Assessment and Impact
Teachers assess children’s work in Science by making informal judgements as they observe them during lessons. On completion of a piece of work, the teacher marks the work and comments as necessary. At the end of a unit, the teacher assesses the children against the objectives for that topic. At the end of the year, the teacher makes a summary judgement about the work of each pupil in relation to the skills they have developed in-line with the National Curriculum and these are reported to parents as part of the child’s annual school report. We use this as the basis for assessing the progress of the child and we pass this information on to the next teacher at the end of the year.

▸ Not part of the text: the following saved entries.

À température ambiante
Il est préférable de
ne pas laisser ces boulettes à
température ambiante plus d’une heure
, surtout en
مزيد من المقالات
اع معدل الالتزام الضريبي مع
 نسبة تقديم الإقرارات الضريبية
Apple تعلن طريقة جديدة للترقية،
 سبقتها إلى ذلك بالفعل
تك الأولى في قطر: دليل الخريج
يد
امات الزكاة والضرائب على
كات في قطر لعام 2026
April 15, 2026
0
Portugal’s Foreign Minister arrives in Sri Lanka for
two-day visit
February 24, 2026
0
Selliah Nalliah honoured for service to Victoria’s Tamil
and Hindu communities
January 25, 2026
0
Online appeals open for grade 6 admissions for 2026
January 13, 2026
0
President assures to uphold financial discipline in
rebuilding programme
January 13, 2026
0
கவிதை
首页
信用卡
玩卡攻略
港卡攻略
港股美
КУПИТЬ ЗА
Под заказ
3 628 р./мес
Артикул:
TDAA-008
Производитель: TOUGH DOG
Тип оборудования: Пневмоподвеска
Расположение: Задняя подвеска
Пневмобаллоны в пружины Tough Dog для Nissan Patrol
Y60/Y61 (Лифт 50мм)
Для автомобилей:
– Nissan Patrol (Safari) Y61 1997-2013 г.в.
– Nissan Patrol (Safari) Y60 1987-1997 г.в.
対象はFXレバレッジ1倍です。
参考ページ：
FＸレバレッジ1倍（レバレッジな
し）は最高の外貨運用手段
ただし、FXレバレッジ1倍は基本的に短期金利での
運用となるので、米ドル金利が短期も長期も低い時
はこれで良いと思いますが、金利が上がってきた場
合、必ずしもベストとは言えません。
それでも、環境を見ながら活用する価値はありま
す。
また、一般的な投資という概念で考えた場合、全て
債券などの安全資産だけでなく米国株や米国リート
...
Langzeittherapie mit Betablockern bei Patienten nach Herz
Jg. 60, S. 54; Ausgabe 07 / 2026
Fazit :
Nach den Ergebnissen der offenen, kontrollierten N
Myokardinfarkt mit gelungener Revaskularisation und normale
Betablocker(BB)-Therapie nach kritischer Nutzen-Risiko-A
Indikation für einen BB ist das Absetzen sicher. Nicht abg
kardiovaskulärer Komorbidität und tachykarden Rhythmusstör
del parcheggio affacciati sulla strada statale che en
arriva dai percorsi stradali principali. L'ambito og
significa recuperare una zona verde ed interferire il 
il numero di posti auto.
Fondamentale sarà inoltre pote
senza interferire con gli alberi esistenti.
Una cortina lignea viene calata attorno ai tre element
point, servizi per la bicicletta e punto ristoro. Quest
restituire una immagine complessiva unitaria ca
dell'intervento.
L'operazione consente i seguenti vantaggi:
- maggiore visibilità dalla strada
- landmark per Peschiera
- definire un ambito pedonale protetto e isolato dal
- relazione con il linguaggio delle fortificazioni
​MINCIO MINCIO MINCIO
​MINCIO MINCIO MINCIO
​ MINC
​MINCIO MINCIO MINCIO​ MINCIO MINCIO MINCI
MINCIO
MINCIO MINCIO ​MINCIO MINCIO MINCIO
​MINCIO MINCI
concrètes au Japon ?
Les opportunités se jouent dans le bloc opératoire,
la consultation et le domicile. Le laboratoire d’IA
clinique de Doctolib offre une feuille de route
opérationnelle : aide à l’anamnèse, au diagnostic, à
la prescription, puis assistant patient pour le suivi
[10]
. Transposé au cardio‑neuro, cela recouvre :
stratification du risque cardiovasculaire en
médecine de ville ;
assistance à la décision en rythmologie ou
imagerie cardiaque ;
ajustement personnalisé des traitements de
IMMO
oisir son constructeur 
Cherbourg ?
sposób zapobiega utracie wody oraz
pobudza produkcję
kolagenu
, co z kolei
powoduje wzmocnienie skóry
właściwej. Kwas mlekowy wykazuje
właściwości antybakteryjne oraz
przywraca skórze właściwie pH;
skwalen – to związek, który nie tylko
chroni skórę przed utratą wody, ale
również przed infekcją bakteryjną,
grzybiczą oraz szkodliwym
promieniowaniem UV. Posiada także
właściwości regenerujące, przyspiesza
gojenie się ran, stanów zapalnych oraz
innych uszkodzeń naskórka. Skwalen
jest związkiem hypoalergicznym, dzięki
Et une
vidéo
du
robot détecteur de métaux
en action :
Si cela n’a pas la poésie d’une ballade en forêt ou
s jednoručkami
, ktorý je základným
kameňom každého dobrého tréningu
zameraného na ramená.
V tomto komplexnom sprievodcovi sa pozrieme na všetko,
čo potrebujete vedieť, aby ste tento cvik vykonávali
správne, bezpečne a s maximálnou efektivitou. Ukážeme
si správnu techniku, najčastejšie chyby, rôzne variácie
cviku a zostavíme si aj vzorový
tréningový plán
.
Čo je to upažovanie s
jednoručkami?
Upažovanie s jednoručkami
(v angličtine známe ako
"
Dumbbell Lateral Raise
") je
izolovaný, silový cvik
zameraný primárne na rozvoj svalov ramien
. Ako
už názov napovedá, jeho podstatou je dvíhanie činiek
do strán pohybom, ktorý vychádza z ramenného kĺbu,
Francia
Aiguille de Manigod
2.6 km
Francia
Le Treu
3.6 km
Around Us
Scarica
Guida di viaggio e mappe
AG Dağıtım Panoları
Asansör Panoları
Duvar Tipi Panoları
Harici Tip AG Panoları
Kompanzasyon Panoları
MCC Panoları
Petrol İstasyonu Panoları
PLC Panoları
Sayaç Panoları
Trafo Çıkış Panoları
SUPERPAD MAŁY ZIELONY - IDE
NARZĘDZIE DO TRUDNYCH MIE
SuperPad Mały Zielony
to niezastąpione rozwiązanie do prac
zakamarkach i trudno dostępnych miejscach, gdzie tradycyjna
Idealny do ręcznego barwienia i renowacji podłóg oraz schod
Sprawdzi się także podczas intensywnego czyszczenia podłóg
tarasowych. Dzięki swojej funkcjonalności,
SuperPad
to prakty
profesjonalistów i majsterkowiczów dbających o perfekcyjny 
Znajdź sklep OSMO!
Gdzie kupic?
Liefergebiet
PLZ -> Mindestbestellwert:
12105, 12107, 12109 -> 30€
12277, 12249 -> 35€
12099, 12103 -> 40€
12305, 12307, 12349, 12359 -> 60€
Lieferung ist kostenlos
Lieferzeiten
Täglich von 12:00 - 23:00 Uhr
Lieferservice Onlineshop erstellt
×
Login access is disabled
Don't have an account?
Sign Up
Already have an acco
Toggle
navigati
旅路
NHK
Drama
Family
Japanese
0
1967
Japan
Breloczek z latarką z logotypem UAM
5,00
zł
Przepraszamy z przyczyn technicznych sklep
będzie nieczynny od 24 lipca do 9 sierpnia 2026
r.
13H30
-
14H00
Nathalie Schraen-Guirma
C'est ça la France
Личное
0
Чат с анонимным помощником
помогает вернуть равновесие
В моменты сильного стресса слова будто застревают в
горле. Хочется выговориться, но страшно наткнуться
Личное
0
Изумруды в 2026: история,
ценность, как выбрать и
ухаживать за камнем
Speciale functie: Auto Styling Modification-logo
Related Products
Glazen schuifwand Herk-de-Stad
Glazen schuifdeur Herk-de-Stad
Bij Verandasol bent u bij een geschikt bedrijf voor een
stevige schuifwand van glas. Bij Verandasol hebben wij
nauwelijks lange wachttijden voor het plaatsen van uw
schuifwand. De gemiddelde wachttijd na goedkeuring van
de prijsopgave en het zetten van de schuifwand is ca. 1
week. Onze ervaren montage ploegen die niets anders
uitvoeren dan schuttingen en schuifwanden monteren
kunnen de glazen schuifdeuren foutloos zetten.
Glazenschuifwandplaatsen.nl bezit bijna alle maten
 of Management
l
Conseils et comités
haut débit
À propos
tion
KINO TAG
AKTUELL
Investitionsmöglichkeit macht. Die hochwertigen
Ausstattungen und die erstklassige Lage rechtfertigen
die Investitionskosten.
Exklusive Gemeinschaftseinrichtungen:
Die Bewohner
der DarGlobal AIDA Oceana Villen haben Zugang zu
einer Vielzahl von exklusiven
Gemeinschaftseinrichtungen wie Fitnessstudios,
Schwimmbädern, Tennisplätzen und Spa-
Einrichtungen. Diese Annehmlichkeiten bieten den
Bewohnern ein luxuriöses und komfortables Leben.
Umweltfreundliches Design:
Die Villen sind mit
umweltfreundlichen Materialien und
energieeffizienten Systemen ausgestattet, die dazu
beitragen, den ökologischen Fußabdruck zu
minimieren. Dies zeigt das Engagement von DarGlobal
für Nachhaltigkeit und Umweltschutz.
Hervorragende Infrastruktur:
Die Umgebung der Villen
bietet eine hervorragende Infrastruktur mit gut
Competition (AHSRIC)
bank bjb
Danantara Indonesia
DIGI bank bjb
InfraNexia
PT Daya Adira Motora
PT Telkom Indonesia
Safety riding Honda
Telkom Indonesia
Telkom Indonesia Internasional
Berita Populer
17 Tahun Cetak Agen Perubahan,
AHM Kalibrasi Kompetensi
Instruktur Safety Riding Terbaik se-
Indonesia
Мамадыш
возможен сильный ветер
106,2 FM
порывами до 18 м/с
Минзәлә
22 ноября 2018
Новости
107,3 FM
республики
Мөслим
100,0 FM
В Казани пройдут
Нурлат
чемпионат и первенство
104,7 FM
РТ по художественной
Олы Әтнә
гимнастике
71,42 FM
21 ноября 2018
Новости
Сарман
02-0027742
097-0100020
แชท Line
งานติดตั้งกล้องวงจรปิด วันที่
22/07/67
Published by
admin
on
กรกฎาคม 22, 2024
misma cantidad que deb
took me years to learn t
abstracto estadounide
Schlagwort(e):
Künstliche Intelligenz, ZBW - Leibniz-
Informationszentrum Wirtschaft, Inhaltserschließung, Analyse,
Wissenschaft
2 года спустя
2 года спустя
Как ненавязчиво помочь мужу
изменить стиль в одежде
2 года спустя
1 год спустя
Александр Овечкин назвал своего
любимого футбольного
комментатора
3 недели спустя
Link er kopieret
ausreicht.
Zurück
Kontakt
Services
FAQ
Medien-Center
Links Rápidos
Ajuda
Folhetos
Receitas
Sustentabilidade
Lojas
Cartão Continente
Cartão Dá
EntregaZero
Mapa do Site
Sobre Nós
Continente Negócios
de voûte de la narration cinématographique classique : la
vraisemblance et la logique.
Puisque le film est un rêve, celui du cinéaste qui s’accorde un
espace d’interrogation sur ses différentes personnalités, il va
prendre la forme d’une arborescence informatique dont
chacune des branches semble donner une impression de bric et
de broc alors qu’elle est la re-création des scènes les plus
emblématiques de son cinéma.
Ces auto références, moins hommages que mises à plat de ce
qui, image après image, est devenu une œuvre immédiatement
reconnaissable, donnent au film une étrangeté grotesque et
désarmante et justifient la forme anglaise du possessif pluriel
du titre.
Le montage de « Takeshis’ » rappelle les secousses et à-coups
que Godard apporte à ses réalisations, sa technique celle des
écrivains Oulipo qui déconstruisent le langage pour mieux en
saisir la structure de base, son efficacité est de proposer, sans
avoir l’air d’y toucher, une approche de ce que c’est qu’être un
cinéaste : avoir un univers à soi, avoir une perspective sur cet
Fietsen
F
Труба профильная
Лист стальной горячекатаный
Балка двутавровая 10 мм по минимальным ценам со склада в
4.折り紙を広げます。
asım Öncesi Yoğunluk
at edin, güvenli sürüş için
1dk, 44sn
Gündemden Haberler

Individual teachers are responsible for the standard of children’s work and for the quality of their teaching in Science. Teachers and phase teams work collaboratively to support each other in the teaching of Science, understanding and applying current developments in the subject, and providing direction for the subject in the school. Team phases should evaluate the strengths and weaknesses in the subject and indicate areas for further improvement. The Science co-ordinator also completes regular work and planning scrutinies as well as lesson observations, pupil surveys and staff questionnaires.
Please find below the topic grid that is used to inform planning for each year group. You will notice that some units are revisited in every year group, this is to deepen the children's knowledge and understanding of these key topics.
**These units will be used this academic year but may be amended and developed in consultation with industry experts throughout the coming months and will be slightly different next year. Exciting changes to come!
SUPER SCIENTIST CLUB!
Last academic year, we had our after school Science club led by real scientists! Each week followed a new focus and every one hour session included several practical experiments and hands-on investigations. Children were welcome to keep all the fun creations they made in the sessions such as hover crafts and slime!
Here are some images from previous sessions.
Exciting Science news!
We had a session booked with NMA (National Marine Aquarium) in Spring. NMA gave a whole school assembly titled ‘Our Blue Planet’ where STEM experts delivered the message of conservation and what we can do to help take care of our planet.
We were also lucky enough to have Scientists in school back in January to deliver exciting workshops to each year group. These sessions were designed in collaboration with the class teachers to link with their topics and have a hands on approach that engaged and inspired our children.